§ **Exercise inputs**:
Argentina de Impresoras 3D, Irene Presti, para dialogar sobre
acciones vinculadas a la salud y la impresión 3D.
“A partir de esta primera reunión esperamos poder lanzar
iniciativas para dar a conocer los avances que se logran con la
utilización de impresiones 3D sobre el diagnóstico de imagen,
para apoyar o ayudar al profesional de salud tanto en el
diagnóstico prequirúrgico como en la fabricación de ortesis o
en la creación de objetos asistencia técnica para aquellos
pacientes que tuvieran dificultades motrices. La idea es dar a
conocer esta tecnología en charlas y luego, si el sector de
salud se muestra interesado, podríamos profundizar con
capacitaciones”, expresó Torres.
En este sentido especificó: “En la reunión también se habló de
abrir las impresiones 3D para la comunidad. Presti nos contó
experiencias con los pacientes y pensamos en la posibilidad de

* * *

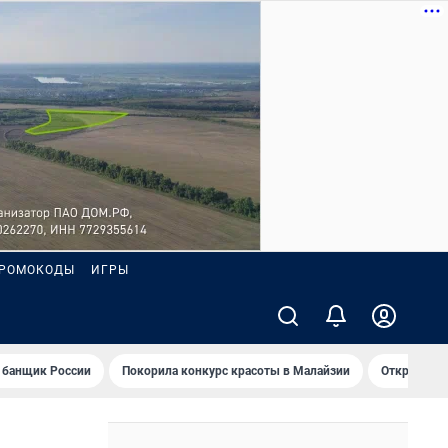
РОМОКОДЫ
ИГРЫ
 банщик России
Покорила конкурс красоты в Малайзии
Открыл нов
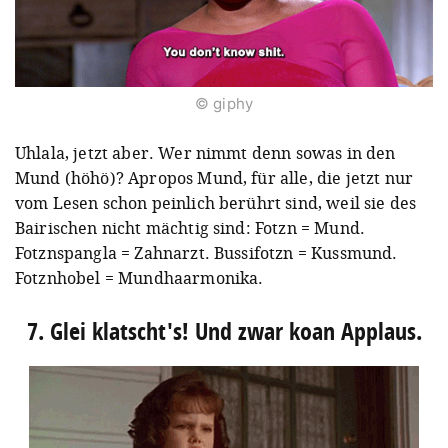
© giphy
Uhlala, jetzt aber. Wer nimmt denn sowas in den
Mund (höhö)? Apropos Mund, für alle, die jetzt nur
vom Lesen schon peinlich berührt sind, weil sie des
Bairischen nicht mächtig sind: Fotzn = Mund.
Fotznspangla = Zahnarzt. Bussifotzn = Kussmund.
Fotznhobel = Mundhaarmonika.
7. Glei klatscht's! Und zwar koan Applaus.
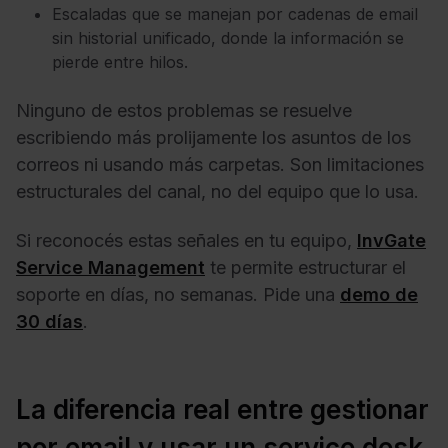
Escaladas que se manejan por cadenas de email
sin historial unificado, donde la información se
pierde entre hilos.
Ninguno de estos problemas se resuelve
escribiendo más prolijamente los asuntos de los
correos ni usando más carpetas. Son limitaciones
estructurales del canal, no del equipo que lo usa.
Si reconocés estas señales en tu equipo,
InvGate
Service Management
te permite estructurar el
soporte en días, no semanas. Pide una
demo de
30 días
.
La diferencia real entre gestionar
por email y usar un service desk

§ **Exercise requirements**: Whenever the string "jetzt" occurs in a line of the entries above, copy that line.

§ **Exercise result**:
Uhlala, jetzt aber. Wer nimmt denn sowas in den
Mund (höhö)? Apropos Mund, für alle, die jetzt nur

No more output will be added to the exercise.